Items from a dataset:
=-=-=-=-=

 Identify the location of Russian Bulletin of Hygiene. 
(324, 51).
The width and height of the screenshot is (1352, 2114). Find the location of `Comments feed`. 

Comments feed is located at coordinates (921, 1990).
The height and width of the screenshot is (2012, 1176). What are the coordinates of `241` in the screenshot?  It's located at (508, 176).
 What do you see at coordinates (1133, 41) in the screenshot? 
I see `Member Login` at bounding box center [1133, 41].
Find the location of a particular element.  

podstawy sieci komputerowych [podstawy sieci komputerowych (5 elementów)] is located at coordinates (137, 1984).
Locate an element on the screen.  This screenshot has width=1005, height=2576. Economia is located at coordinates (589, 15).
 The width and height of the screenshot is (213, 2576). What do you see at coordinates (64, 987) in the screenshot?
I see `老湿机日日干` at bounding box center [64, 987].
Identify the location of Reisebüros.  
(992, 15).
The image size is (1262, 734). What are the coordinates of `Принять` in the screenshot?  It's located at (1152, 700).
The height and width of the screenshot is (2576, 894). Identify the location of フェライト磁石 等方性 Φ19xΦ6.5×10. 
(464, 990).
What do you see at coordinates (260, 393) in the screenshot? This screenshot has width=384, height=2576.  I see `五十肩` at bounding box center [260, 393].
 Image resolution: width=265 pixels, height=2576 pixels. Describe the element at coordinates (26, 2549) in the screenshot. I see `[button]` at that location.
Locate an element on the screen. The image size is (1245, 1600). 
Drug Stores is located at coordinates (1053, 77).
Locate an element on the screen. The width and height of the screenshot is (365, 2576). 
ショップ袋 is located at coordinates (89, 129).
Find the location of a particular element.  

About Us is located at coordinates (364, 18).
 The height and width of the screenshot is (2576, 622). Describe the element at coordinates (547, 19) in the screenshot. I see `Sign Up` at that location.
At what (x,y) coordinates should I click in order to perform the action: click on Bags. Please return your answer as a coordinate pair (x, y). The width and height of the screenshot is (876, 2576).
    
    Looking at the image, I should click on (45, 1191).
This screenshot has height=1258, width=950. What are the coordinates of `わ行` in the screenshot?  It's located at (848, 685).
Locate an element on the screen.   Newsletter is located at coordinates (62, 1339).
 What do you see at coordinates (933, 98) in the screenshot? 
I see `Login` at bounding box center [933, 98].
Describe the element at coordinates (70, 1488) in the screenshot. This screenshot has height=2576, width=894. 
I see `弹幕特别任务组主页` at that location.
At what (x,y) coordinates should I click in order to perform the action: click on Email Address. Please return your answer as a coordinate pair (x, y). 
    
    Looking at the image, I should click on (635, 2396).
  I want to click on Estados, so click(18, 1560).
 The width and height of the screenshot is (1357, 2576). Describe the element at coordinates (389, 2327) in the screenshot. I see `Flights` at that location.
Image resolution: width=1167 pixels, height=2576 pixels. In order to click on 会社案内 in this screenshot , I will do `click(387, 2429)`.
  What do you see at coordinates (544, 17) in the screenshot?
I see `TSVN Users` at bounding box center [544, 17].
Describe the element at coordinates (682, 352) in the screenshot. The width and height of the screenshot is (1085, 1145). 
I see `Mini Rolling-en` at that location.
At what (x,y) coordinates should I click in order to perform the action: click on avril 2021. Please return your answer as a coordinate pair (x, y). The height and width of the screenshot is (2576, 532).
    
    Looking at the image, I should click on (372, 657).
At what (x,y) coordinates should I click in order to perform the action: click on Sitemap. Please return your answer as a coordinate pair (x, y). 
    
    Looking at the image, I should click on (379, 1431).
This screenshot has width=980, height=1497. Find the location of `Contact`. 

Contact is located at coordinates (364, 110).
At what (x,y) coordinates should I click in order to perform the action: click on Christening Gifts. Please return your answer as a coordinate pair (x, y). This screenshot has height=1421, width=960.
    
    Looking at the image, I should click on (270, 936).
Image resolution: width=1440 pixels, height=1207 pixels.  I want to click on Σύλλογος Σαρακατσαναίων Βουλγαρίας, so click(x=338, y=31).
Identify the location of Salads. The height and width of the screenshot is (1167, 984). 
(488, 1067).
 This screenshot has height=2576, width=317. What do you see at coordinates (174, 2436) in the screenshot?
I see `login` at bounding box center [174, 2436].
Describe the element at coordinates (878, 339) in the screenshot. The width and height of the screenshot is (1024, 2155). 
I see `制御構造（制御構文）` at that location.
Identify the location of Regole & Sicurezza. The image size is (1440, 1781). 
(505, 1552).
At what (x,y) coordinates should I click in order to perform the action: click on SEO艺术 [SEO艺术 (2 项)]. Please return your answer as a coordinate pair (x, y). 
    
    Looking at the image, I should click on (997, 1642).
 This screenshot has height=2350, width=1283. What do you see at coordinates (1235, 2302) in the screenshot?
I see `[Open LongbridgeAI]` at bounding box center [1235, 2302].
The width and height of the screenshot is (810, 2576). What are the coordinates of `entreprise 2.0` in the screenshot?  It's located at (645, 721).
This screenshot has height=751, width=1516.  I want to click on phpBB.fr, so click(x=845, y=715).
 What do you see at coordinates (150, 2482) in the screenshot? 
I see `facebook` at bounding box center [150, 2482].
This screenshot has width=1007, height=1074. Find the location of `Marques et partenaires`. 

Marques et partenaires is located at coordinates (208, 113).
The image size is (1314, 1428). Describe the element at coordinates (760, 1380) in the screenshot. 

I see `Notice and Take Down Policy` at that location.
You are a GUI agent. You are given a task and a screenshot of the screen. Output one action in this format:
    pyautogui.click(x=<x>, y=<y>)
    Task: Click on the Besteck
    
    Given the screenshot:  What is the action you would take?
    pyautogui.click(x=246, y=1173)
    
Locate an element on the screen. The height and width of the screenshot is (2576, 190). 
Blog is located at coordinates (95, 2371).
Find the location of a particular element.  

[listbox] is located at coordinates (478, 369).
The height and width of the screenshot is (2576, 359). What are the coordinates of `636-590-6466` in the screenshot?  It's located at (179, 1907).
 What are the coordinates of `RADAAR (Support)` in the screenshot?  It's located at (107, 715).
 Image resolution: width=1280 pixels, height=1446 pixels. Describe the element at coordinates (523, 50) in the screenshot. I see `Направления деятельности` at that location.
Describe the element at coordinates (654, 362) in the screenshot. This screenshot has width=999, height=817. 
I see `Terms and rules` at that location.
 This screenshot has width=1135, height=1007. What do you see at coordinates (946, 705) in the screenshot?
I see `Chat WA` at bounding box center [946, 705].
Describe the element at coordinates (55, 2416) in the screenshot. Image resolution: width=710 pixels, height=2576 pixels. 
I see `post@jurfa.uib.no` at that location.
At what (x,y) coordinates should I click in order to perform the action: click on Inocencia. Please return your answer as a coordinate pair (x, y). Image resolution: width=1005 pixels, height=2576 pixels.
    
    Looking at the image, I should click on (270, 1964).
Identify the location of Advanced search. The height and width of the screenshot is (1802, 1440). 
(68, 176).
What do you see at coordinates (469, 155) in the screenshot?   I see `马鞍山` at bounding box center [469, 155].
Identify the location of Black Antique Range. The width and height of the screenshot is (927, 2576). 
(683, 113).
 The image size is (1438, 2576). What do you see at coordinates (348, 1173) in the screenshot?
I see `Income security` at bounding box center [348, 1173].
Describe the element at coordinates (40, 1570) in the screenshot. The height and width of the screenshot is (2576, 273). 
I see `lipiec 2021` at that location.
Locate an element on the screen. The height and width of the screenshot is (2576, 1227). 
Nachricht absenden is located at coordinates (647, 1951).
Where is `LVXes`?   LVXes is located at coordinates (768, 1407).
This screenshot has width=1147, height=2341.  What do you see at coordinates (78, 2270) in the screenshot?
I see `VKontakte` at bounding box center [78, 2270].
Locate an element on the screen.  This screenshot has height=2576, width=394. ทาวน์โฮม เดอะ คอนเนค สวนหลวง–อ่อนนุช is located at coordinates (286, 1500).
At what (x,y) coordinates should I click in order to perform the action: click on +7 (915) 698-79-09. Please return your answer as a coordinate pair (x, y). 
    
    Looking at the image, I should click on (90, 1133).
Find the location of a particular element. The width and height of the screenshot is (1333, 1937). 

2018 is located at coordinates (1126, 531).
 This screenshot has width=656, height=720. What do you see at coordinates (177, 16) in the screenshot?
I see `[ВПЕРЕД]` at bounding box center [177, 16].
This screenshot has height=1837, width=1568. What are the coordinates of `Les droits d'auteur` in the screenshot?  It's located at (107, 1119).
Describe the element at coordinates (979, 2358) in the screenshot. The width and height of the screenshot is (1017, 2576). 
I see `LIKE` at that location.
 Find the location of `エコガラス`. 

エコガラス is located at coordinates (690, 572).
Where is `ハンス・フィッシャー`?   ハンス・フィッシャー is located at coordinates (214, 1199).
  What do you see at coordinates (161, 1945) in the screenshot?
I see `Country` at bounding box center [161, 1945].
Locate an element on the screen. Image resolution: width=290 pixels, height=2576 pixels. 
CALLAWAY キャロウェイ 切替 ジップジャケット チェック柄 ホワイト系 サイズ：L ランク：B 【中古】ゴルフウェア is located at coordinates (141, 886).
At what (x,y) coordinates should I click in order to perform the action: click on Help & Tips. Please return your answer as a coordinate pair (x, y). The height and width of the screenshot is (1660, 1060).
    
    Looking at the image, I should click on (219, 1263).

=-=-=-=-=

Beginning with the line that contains "This screenshot has height=1837, width=1568.", write out every line through the end of the entries above, exactly.

→ ANSWER BOX
This screenshot has height=1837, width=1568. What are the coordinates of `Les droits d'auteur` in the screenshot?  It's located at (107, 1119).
Describe the element at coordinates (979, 2358) in the screenshot. The width and height of the screenshot is (1017, 2576). 
I see `LIKE` at that location.
 Find the location of `エコガラス`. 

エコガラス is located at coordinates (690, 572).
Where is `ハンス・フィッシャー`?   ハンス・フィッシャー is located at coordinates (214, 1199).
  What do you see at coordinates (161, 1945) in the screenshot?
I see `Country` at bounding box center [161, 1945].
Locate an element on the screen. Image resolution: width=290 pixels, height=2576 pixels. 
CALLAWAY キャロウェイ 切替 ジップジャケット チェック柄 ホワイト系 サイズ：L ランク：B 【中古】ゴルフウェア is located at coordinates (141, 886).
At what (x,y) coordinates should I click in order to perform the action: click on Help & Tips. Please return your answer as a coordinate pair (x, y). The height and width of the screenshot is (1660, 1060).
    
    Looking at the image, I should click on (219, 1263).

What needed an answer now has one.